Sheffield University’s new electrifying façade

The University of Sheffield’s new Energy Centre Transformer Building has an electrifying façade thanks to Proteus

Sheffield University’s new transformer will provide an uninterrupted power supply to research experiments (which rely on strictly controlled environments), and ensure business continuity to the west of campus. The energy centre will have the capacity to supply power and heat to several key university buildings, as well as lower costs.

The Transformer building itself, created by HLM Architects and built by main contractor Vital Energi, is heavily influenced by the mechanical and electrical equipment that it houses. This is one of the reasons why the architects specified Corten steel rainscreen cladding panels and fins from Proteus Facades.

Proteus HR is a modular rainscreen system that offers a smooth façade with recessed joints. The panels have a lightweight aluminium honeycomb core structurally bonded between two thin gauges of metal. The lightweight nature of this rainscreen system minimises weight loadings on the underlying structure, while achieving strength and rigidity.

The panels, installed by Axis Envelope, were fixed onto a unique system of aluminium carriers and ancillary components. Masking the building’s concrete structure and fitted behind the Corten fins are bespoke 3mm Natural Anodised lightweight Proteus SC Mesh panels, allowing airflow into the mechanical equipment. The system forms a double-wall construction that uses an outer layer to keep out the rain and an inner layer to provide thermal insulation.
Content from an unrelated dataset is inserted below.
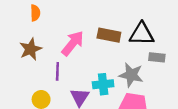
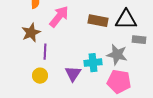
pink arrow: (73, 43) -> (59, 17), moved
purple line: (57, 71) -> (45, 52), moved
The solid Corten Proteus HR cladding panels used on the Transformer Building feature in vertical and horizontal sections of the façade, while the fins wrap vertically over the building. They resemble the external make-up of a power-plant transformer and help to create a powerful aesthetic for the new state-of-the-art energy facility.


University energy supply

Buildings such as the Arts Tower, Firth Court and the Dainton building are supplied with heating by the Veolia District Energy Network. Veolia takes unrecyclable residential waste that would have otherwise been sent to landfill and burns it to create energy to heat a network of buildings in Sheffield.

While the network is a great low-carbon initiative, it has had faults. When the heating has failed in the past, the university relied on diesel boilers, which are hugely expensive and have a high environmental impact. The new CHP (combined heat and power) system in the Transformer building works through the supply of heat from a gas-driven boiler. The heat drives a gas or steam turbine-powered generator to supply energy, and the remaining heat is then used to warm buildings nearby. Gas is currently the only way to provide the reliable and continuous heating required; however, the university acknowledges this isn’t ideal. It has invested heavily in heat network infrastructure to provide the connectivity needed to be able to plug other heat sources into the network in future.


Proteus Facades’ rainscreen cladding panels utilise a range of materials such as aluminium, copper, bronze, brass, stainless steel, zinc and porcelain ceramic.